Ghosn acknowledged he grabbed at an opportunity as Mitsubishi shares nose-dived after the latest scandal surfaced.
Mitsubishi’s shares fell 43 per cent between April 19 — the day before it announced the fuel economy scandal — and May 11. The stock cost 565 yen ($5.20) Friday, down 1.7 per cent following a surge on the deal’s news.
Gaining Mitsubishi adds about 900,000 in annual vehicle sales to the Nissan-Renault alliance, which already is the fourth-largest automaker in the world with about 8.5 million in sales.
The deal vaults the alliance into competition for the top spot with the world’s three biggest automakers, Toyota Motor Corp., Volkswagen AG and General Motors Co.
The plus for Nissan is the added economies of scale, such as sharing auto parts, working together on sport-utility vehicles, and gaining markets in Southeast Asia, where the Mitsubishi brand is still strong, said Paul Newton, an analyst with IHS.
“The purchase will give them an effective controlling stake and is somewhat opportunistic, as $2.2 billion is not a huge sum for such a significant chunk of the company and could be seen as something of a bargain,” he said in an email.
The 34 per cent stake is below the threshold for which Nissan would be liable for Mitsubishi’s debts under Japanese law, Newton said.
Mitsubishi could face massive expenses to compensate car owners for the overstated mileage and pay government fines. But Mitsubishi has already promised to compensate Nissan for lost sales as well as any penalties and costs from the scandal, Ghosn said.
Nissan found the faked mileage tests because of a discrepancy with its own tests on Mitsubishi-manufactured minicar models with tiny engines that had been sold under the Nissan brand.
Ghosn stressed that regaining consumer trust is the No. 1 challenge for Mitsubishi.

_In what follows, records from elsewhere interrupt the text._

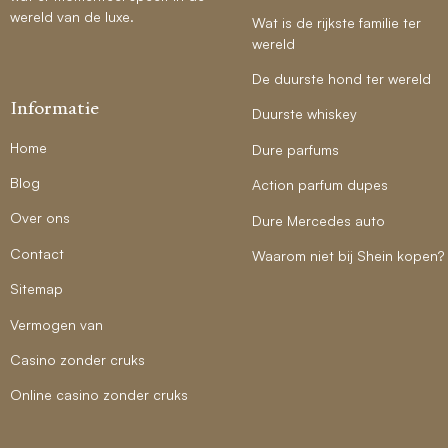
wereld van de luxe.
Wat is de rijkste familie ter
wereld
De duurste hond ter wereld
Informatie
Duurste whiskey
Home
Dure parfums
Blog
Action parfum dupes
Over ons
Dure Mercedes auto
Contact
Waarom niet bij Shein kopen?
Sitemap
Vermogen van
Casino zonder cruks
Online casino zonder cruks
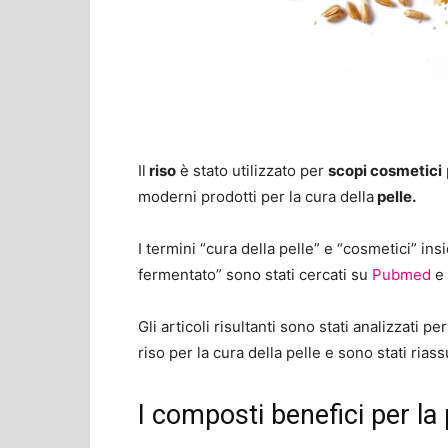
Il
riso
è stato utilizzato per
scopi cosmetici
moderni prodotti per la cura della
pelle.
I termini “cura della pelle” e “cosmetici” insi
fermentato” sono stati cercati su
Pubmed
e 
Gli articoli risultanti sono stati analizzati p
riso per la cura della pelle e sono stati riass
I composti benefici per la 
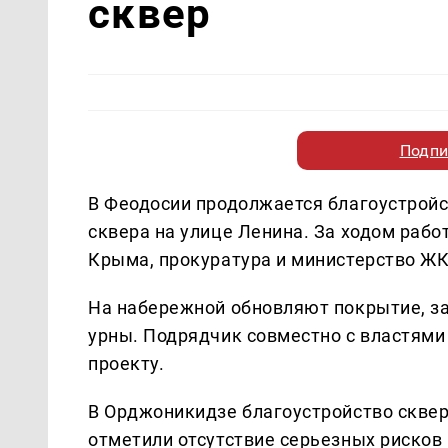
сквер
Подпи
В Феодосии продолжается благоустройс
сквера на улице Ленина. За ходом раб
Крыма, прокуратура и министерство ЖК
На набережной обновляют покрытие, з
урны. Подрядчик совместно с властям
проекту.
В Орджоникидзе благоустройство скве
отметили отсутствие серьезных рисков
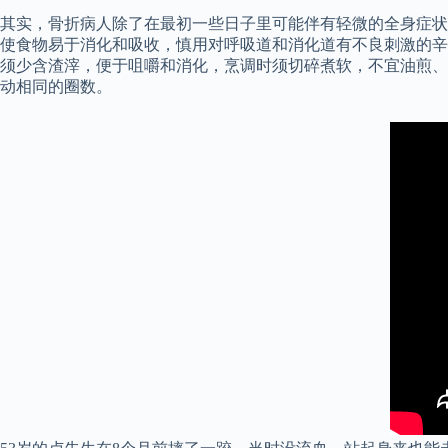
其实，骨折病人除了在最初一些日子里可能伴有轻微的全身症状
使食物易于消化和吸收，慎用对呼吸道和消化道有不良刺激的辛
须少含渣滓，便于咀嚼和消化，烹调时须切碎煮软，不宜油煎、
动相同的圈数。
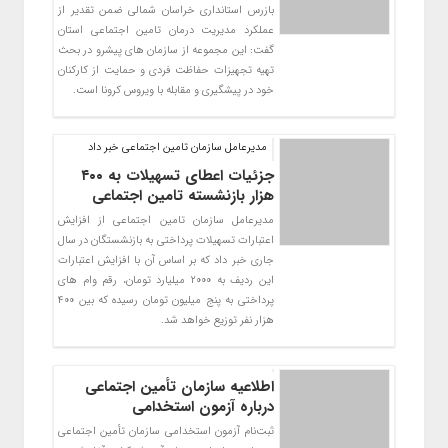
بازرس استانداری خراسان شمالی ضمن تقدیر از
عملکرد مدیریت درمان تامین اجتماعی استان
گفت: این مجموعه از سازمان های پیشرو در بحث
تهیه تجهیزات حفاظت فردی و حمایت از کارکنان
خود در پیشگیری و مقابله با ویروس کرونا است.
مدیرعامل سازمان تامین اجتماعی خبر داد
جزئیات اعطای تسهیلات به ۴۰۰
هزار بازنشسته تامین اجتماعی
مدیرعامل سازمان تامین اجتماعی از افزایش
اعتبارات تسهیلات پرداختی به بازنشستگان در سال
جاری خبر داد که بر اساس آن با افزایش اعتبارات
این ردیف به ۲۰۰۰ میلیارد تومان، رقم وام های
پرداختی به پنج میلیون تومان رسیده که بین ۴۰۰
هزار نفر توزیع خواهد شد.
اطلاعیه سازمان تأمین اجتماعی
درباره آزمون استخدامی
ثبت‌نام آزمون استخدامی سازمان تأمین اجتماعی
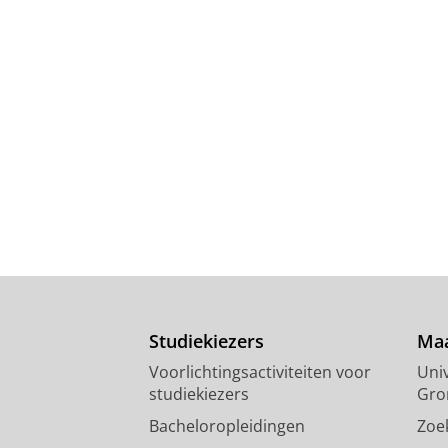
Studiekiezers
Maa
Voorlichtingsactiviteiten voor
Univ
studiekiezers
Gro
Bacheloropleidingen
Zoe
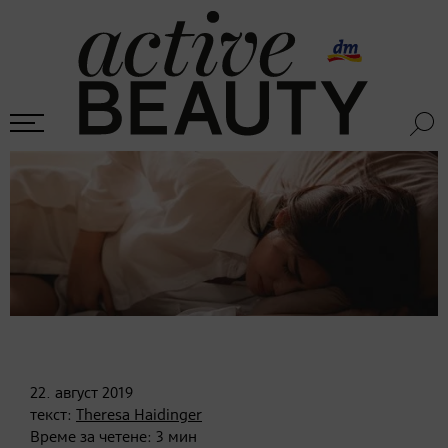
22. август
2019
текст:
Theresa Haidinger
Време за четене:
3
мин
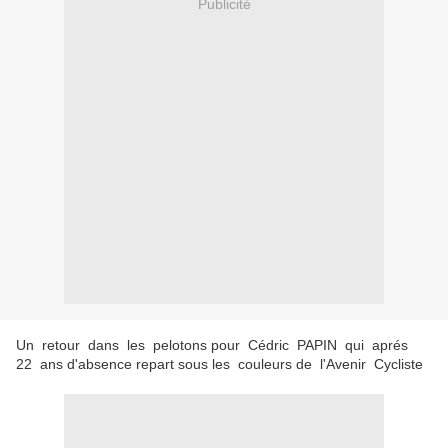
Publicité
Un retour dans les pelotons pour Cédric PAPIN qui aprés
22 ans d'absence repart sous les couleurs de l'Avenir Cycliste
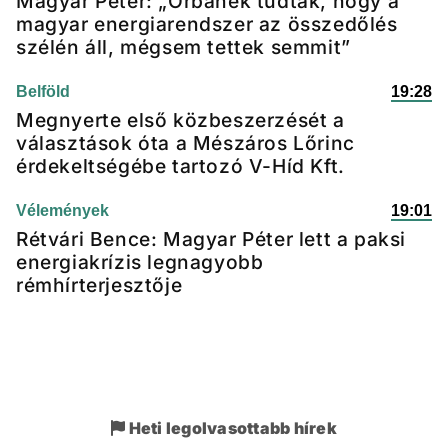
Magyar Péter: „Orbánék tudták, hogy a
magyar energiarendszer az összedőlés
szélén áll, mégsem tettek semmit”
Belföld
19:28
Megnyerte első közbeszerzését a
választások óta a Mészáros Lőrinc
érdekeltségébe tartozó V-Híd Kft.
Vélemények
19:01
Rétvári Bence: Magyar Péter lett a paksi
energiakrízis legnagyobb
rémhírterjesztője
Heti legolvasottabb hírek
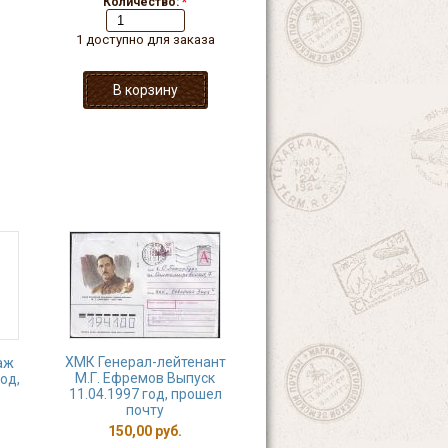
Количество:
*
1 доступно для заказа
ХМК Генерал-лейтенант
аж
М.Г. Ефремов Выпуск
год,
11.04.1997 год, прошел
почту
150,00 руб.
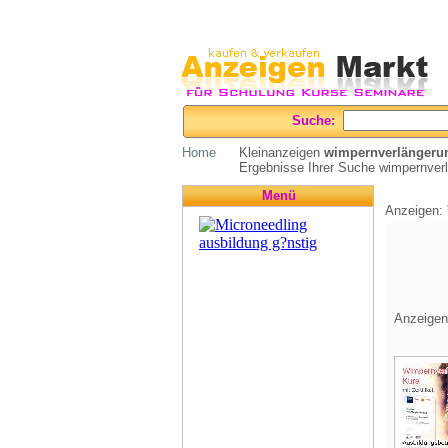
Suche:
Home
Kleinanzeigen
wimpernverlängeru
Ergebnisse Ihrer Suche wimpernverl
Menü
Anzeigen:
Anzeigen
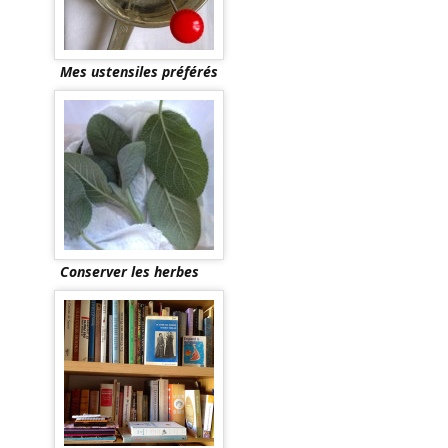
Mes ustensiles préférés
Conserver les herbes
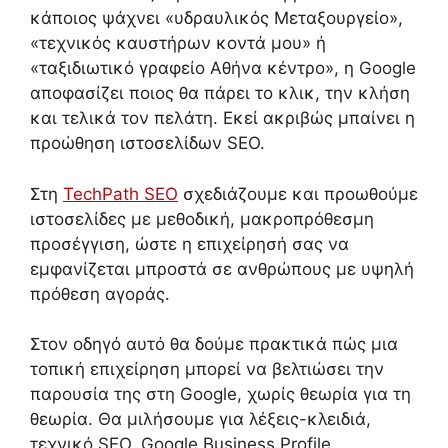
κάποιος ψάχνει «υδραυλικός Μεταξουργείο»,
«τεχνικός καυστήρων κοντά μου» ή
«ταξιδιωτικό γραφείο Αθήνα κέντρο», η Google
αποφασίζει ποιος θα πάρει το κλικ, την κλήση
και τελικά τον πελάτη. Εκεί ακριβώς μπαίνει η
προώθηση ιστοσελίδων SEO.
Στη
TechPath SEO
σχεδιάζουμε και προωθούμε
ιστοσελίδες με μεθοδική, μακροπρόθεσμη
προσέγγιση, ώστε η επιχείρησή σας να
εμφανίζεται μπροστά σε ανθρώπους με υψηλή
πρόθεση αγοράς.
Στον οδηγό αυτό θα δούμε πρακτικά πώς μια
τοπική επιχείρηση μπορεί να βελτιώσει την
παρουσία της στη Google, χωρίς θεωρία για τη
θεωρία. Θα μιλήσουμε για λέξεις-κλειδιά,
τεχνικό SEO, Google Business Profile,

In the early 2000s, Mitsubishi disclosed a massive coverup of defects such as failing brakes, faulty clutches and fuel tanks prone to falling off, dating back to the 1970s. Mitsubishi has said its mileage rigging dates back 25 years, and may involve all its models, including discontinued ones.
Ghosn engineered the revival at Nissan after being sent by Renault SA of France in 1999. Nissan was in deep debt and unprofitable then, but Mitsubishi has 450 billion yen ($4 billion) in cash and is managing an operating profit, Ghosn noted.
“The financial situation of Mitsubishi is not bad,” he said.